Fondo Desaroyo Aruba en haar toekomst
Bijlage
Nummer: 2009D01143, datum: 2009-01-14, bijgewerkt: 2024-02-19 10:56, versie: 1
Directe link naar document (.doc), link naar pagina op de Tweede Kamer site.
Bijlage bij: SLOTVERKLARING PARLEMENTAIR OVERLEG KONINKRIJKSRELATIES (2009D00945)

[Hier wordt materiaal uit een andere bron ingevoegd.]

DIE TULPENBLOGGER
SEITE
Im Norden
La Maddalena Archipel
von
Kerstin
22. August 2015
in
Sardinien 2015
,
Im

Preview document (🔗 origineel)
Fondo Desaroyo Aruba en haar toekomst Inleiding door het hoofd van Fondo Desaroyo Aruba, mw. J. Henriquez Mevrouw Henriquez houdt een inleiding (bijlage…) waarbij ondermeer de motieven voor de oprichting van de Fondo Desaroyo in het jaar 2000 alsook de (inmiddels) behaalde doelen van de Fondo Desaroyo aan bod komen. Discussie De Arubaanse delegatie benadrukt dat de FDA de afgelopen jaren bewezen heeft een stichting te zijn die op afstand van de politiek conform doelstelling op doelmatige en rechtmatige wijze talrijke investeringen op het eiland heeft uitgevoerd. Zij opperen voorts het idee om in de toekomst ten aanzien van in het bijzonder een aantal voorzieningen op het gebied van het welzijn van burgers, gemeenschappelijke doelen te formuleren, waarbij voor wat betreft de realisatie daarvan ondersteuning bespreekbaar zou moeten zijn. Hierbij zou bijvoorbeeld gedacht kunnen worden aan het aanwenden van Europese fondsen of het creeren van een Koninkrijksfonds. Ook wordt in dit verband onder de aandacht gebracht dat wellicht goede voorbeelden hiervan te ontlenen zijn aan de werkwijze van de Europese Unie. De delegatie meent tot slot dat mede gelet op de bepalingen van het Statuut alle burgers binnen het Koninkrijk eenzelfde welvaart- en welzijnsniveau dienen te hebben. Conclusies De delegaties zijn het eens dat het beheer over de gelden van FDA naar wens zijn verlopen en dat er in de loop der jaren een groot aantal belangrijke investeringsprojecten gerealiseerd zijn waarmee het FDA ruimschoots aan de beoogde doelstellingen heeft voldaan. Voorts is het voor de delegaties duidelijk dat zoals van tevoren afgesproken Nederand tot 2009 financieel zal bijdragen aan de FDA. De Nederlandse delegatie onderschrijft dat in ieder geval bij calamiteiten de regeringen opnieuw moeten overleggen of financiele hulp in een of andere richting noodzakelijk is.